(Saved entries)
□ □ □ □ □ □ □
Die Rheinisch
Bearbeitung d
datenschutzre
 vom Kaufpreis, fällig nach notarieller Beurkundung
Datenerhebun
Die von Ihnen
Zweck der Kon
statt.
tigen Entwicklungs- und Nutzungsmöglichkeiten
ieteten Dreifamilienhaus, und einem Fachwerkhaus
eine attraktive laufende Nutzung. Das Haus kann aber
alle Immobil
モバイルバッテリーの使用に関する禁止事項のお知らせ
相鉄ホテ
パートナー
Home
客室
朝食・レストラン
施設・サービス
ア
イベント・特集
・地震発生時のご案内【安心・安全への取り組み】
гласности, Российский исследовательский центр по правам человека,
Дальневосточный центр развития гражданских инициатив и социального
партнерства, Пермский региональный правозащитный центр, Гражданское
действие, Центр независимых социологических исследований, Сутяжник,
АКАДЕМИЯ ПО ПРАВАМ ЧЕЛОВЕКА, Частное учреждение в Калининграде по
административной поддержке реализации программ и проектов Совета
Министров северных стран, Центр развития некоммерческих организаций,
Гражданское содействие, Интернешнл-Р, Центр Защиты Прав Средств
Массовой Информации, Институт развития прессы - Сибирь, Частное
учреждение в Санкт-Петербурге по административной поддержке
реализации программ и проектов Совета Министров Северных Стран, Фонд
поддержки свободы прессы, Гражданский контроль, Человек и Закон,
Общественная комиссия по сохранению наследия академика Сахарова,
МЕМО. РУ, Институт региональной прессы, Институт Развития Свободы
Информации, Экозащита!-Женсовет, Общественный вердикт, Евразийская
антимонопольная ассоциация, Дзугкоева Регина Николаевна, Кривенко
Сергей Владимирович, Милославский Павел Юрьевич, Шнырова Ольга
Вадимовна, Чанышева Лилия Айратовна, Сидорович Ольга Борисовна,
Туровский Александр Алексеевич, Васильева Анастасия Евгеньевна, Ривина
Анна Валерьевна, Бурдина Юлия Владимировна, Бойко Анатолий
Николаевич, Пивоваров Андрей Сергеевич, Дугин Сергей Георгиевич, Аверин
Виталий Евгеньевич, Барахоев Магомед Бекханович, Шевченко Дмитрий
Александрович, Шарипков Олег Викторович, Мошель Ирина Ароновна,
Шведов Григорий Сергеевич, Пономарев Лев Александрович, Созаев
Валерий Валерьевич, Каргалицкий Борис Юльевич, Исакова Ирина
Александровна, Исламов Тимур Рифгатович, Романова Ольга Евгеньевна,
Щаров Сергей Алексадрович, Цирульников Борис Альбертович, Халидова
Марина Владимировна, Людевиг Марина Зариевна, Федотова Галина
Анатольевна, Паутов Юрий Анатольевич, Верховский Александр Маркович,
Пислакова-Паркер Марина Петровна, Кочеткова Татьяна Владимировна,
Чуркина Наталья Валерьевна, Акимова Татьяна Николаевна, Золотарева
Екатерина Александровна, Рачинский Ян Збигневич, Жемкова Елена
□ □ □ □ □ □ □
Exercise -
The full set of entries above has to be restated exactly.

Solution -
Die Rheinisch
Bearbeitung d
datenschutzre
 vom Kaufpreis, fällig nach notarieller Beurkundung
Datenerhebun
Die von Ihnen
Zweck der Kon
statt.
tigen Entwicklungs- und Nutzungsmöglichkeiten
ieteten Dreifamilienhaus, und einem Fachwerkhaus
eine attraktive laufende Nutzung. Das Haus kann aber
alle Immobil
モバイルバッテリーの使用に関する禁止事項のお知らせ
相鉄ホテ
パートナー
Home
客室
朝食・レストラン
施設・サービス
ア
イベント・特集
・地震発生時のご案内【安心・安全への取り組み】
гласности, Российский исследовательский центр по правам человека,
Дальневосточный центр развития гражданских инициатив и социального
партнерства, Пермский региональный правозащитный центр, Гражданское
действие, Центр независимых социологических исследований, Сутяжник,
АКАДЕМИЯ ПО ПРАВАМ ЧЕЛОВЕКА, Частное учреждение в Калининграде по
административной поддержке реализации программ и проектов Совета
Министров северных стран, Центр развития некоммерческих организаций,
Гражданское содействие, Интернешнл-Р, Центр Защиты Прав Средств
Массовой Информации, Институт развития прессы - Сибирь, Частное
учреждение в Санкт-Петербурге по административной поддержке
реализации программ и проектов Совета Министров Северных Стран, Фонд
поддержки свободы прессы, Гражданский контроль, Человек и Закон,
Общественная комиссия по сохранению наследия академика Сахарова,
МЕМО. РУ, Институт региональной прессы, Институт Развития Свободы
Информации, Экозащита!-Женсовет, Общественный вердикт, Евразийская
антимонопольная ассоциация, Дзугкоева Регина Николаевна, Кривенко
Сергей Владимирович, Милославский Павел Юрьевич, Шнырова Ольга
Вадимовна, Чанышева Лилия Айратовна, Сидорович Ольга Борисовна,
Туровский Александр Алексеевич, Васильева Анастасия Евгеньевна, Ривина
Анна Валерьевна, Бурдина Юлия Владимировна, Бойко Анатолий
Николаевич, Пивоваров Андрей Сергеевич, Дугин Сергей Георгиевич, Аверин
Виталий Евгеньевич, Барахоев Магомед Бекханович, Шевченко Дмитрий
Александрович, Шарипков Олег Викторович, Мошель Ирина Ароновна,
Шведов Григорий Сергеевич, Пономарев Лев Александрович, Созаев
Валерий Валерьевич, Каргалицкий Борис Юльевич, Исакова Ирина
Александровна, Исламов Тимур Рифгатович, Романова Ольга Евгеньевна,
Щаров Сергей Алексадрович, Цирульников Борис Альбертович, Халидова
Марина Владимировна, Людевиг Марина Зариевна, Федотова Галина
Анатольевна, Паутов Юрий Анатольевич, Верховский Александр Маркович,
Пислакова-Паркер Марина Петровна, Кочеткова Татьяна Владимировна,
Чуркина Наталья Валерьевна, Акимова Татьяна Николаевна, Золотарева
Екатерина Александровна, Рачинский Ян Збигневич, Жемкова Елена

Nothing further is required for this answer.